The Marquis d’Argenson draws the following portrait of this personage, so celebrated in the erotic annals of the eighteenth century:—

“He carries too far the opinion one ought to have of the defects of the monarchy and the feebleness of our epoch.... He has made himself talked of ever since he was twelve years old. He has been put into the Bastille three times for three causes capable of making a court hero illustrious: for having made love to the Dauphiness, the King’s mother; for a duel, and for a conspiracy against the State. His love for voluptuous pleasures has ostentation rather than actual enjoyment as its end.... He is very much the mode among women; the pretensions and jealousies of coquettes have procured him many favors. There is never any passion in him but plenty of debauchery. He has betrayed a feeble sex; he has taken the senses for the heart. He is not fortunate enough to possess a friend. He is frank through thoughtlessness, suspicious through subtlety and contempt of mankind, disobliging through insensibility and misanthropy. Such is the sorry model copied by a gay and inconsiderate nation like ours.”

The Duke de Richelieu intended to reign under cover of Madame de la Tournelle, whose guide and inspirer he had become. This affair roused his enthusiasm. Pushing even to lyricism his sorry rôle of intermediary, he exclaimed, in an excess of zeal: “I mean that any one who shall enter Madame de la Tournelle’s ante-chamber shall be more highly considered than one who might have been in private conversation with Madame de Mailly.”[13]
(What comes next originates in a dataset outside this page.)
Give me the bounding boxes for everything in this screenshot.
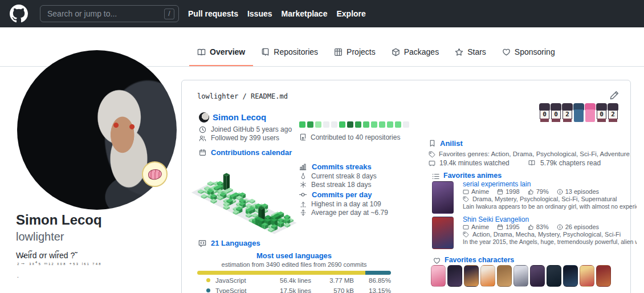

The new favorite made conditions before yielding to the King. Proud and imperious, like most beautiful and flattered women, she required guarantees, and transformed a so-called affair of the heart into a diplomatic negotiation. “Love,” says La Rochefoucauld, “lends its name to an infinite number of relations attributed to it, but with which it has no more to do than the Doge with what goes on at Venice.” Madame de la Tournelle did not love, she calculated. More peremptory than Madame de Vintimille, who had tolerated a partnership with Madame de Mailly, she determined to reign alone. What she bargained for was not simply money and consideration but the banishment of her sister. But this was not easy to be obtained. The idea of quitting Versailles afflicted Madame de Mailly. She made herself so humble, so modest, so resigned, so submissive, that Louis XV. felt unable to dismiss her. From time to time he still felt for her certain returns if not of attachment at least of compassion. He would have liked to keep near him, as a faithful servant, this poor woman, whose gentleness and kindness he could not refuse to acknowledge. But Madame de la Tournelle was inflexible. She had signified her intention not to become the mistress of the King until after Madame de Mailly should have been irrevocably driven from the court.

Weakness makes men cruel. Louis XV., ordinarily affable and kind, was about to be severe beyond measure towards his former mistress. She thought to move him by immolating herself, and resigning her place (November, 1742) as lady of the palace to the Queen in favor of her sister, Madame de Flavacourt, who stood well with Madame de la Tournelle. But this sacrifice did not touch the cold heart of the King, and he took pleasure in reducing to despair the woman whose love had become embarrassing and tiresome.